Pull out of the data below the stretch of lines bounded by the one containing "曜日が手作りのパンやカレー等、金・土曜日が宮" and the one containing "こだわったからだにやさしいお料理やスイ", both bounds included, unchanged.

INFORMATION »
■ ■ ■ ■

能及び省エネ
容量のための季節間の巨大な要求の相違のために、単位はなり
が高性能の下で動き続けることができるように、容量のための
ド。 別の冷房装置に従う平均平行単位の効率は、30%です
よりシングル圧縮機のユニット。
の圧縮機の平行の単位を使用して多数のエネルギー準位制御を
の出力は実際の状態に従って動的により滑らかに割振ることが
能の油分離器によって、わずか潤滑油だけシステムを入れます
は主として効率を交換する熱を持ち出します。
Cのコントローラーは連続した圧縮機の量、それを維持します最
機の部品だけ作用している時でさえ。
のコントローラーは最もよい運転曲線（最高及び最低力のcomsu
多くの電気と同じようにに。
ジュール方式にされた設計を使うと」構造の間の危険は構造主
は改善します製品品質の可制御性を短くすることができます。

■ ■ ■ ■

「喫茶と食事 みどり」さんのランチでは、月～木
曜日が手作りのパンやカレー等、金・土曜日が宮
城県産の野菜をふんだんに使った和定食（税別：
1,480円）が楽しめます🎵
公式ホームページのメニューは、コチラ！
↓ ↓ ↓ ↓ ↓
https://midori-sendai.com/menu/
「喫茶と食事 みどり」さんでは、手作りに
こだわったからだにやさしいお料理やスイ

■ ■ ■ ■

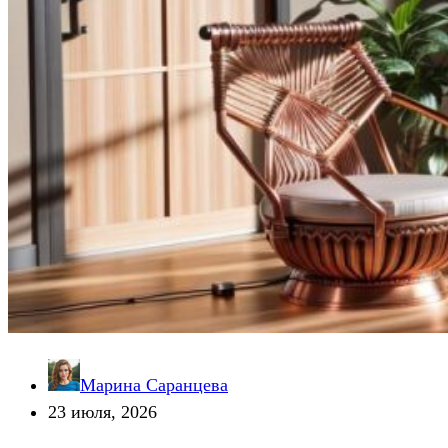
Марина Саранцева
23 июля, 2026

■ ■ ■ ■

RESULT OF THIS EXERCISE »
曜日が手作りのパンやカレー等、金・土曜日が宮
城県産の野菜をふんだんに使った和定食（税別：
1,480円）が楽しめます🎵
公式ホームページのメニューは、コチラ！
↓ ↓ ↓ ↓ ↓
https://midori-sendai.com/menu/
「喫茶と食事 みどり」さんでは、手作りに
こだわったからだにやさしいお料理やスイ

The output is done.